AP: "Evidence of an unrelenting campaign of cyberstealing linked to the Chinese government is prompting the Obama administration to develop more aggressive responses to the theft of U.S. government data and corporate trade secrets. The Obama administration is expected to announce new measures Wednesday, including possible fines and other trade actions against China or any other country guilty of cyber-espionage."

Reuters: "Groundbreaking to build new U.S. homes fell in January but new permits for construction rose to a 4 1/2-year high, reinforcing expectations the housing market will support economic growth this year."

Reuters: "Office Depot Inc said on Wednesday that it would buy smaller rival OfficeMax Inc for $1.17 billion in stock to get more clout with suppliers and better compete against Staples Inc and Amazon.com Inc."

AP: In Orange County, California, a "shooter, 20-year-old Ali Syed, killed a woman in the home he shared with his parents, killed two drivers during carjackings, injured two others and shot up cars on a busy freeway interchange before committing suicide as police closed in, authorities said."

Reuters: "Bulgaria's government resigned on Wednesday after violent nationwide protests< against high power prices, joining a long list of European administrations felled by austerity during Europe's debt crisis. Prime Minister Boiko Borisov, a former bodyguard who swept to power in 2009 on pledges to root out corruption and raise living standards in the European Union's poorest member, now faces a tough task to prop up eroding support ahead of a probable early election."

Reuters: "A Syrian missile killed at least 20 people in a rebel-held district of Aleppo on Tuesday, opposition activists said, as the army turns to longer-range weapons after losing bases in the country's second-largest city.

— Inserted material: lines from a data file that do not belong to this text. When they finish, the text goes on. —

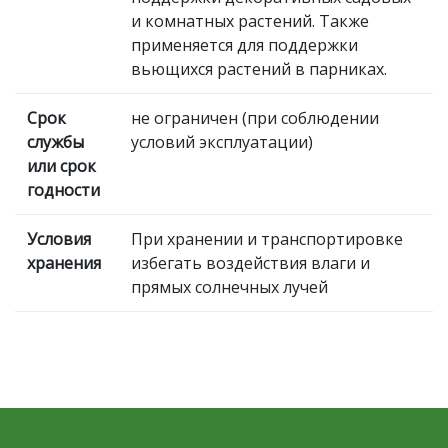
и комнатных растений. Также
применяется для поддержки
вьющихся растений в парниках.
Срок
не ограничен (при соблюдении
службы
условий эксплуатации)
или срок
годности
Условия
При хранении и транспортировке
хранения
избегать воздействия влаги и
прямых солнечных лучей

The use of what opposition activists said was a large missile of the same type as Russian-made Scuds against an Aleppo residential district came after rebels overran army bases over the past two months from which troops had fired artillery."

AP: "Tens of thousands of anti-austerity demonstrators took to the streets of Athens on Wednesday as unions staged a general strike to protest government spending cuts and tax hikes, which some predict will push unemployment to an alarming 30 percent. Police said up to 40,000 people were participating in two separate marches in central Athens that were so far peaceful."

Chicago Tribune Wire Services: "Witnesses heard 'non-stop shouting' in the home of Paralympic star Oscar Pistorius shortly before his girlfriend was shot dead, the lead detective in the murder investigation said on Wednesday." CW: Read the whole story; sounds like Pistorius is a murderer AND a liar.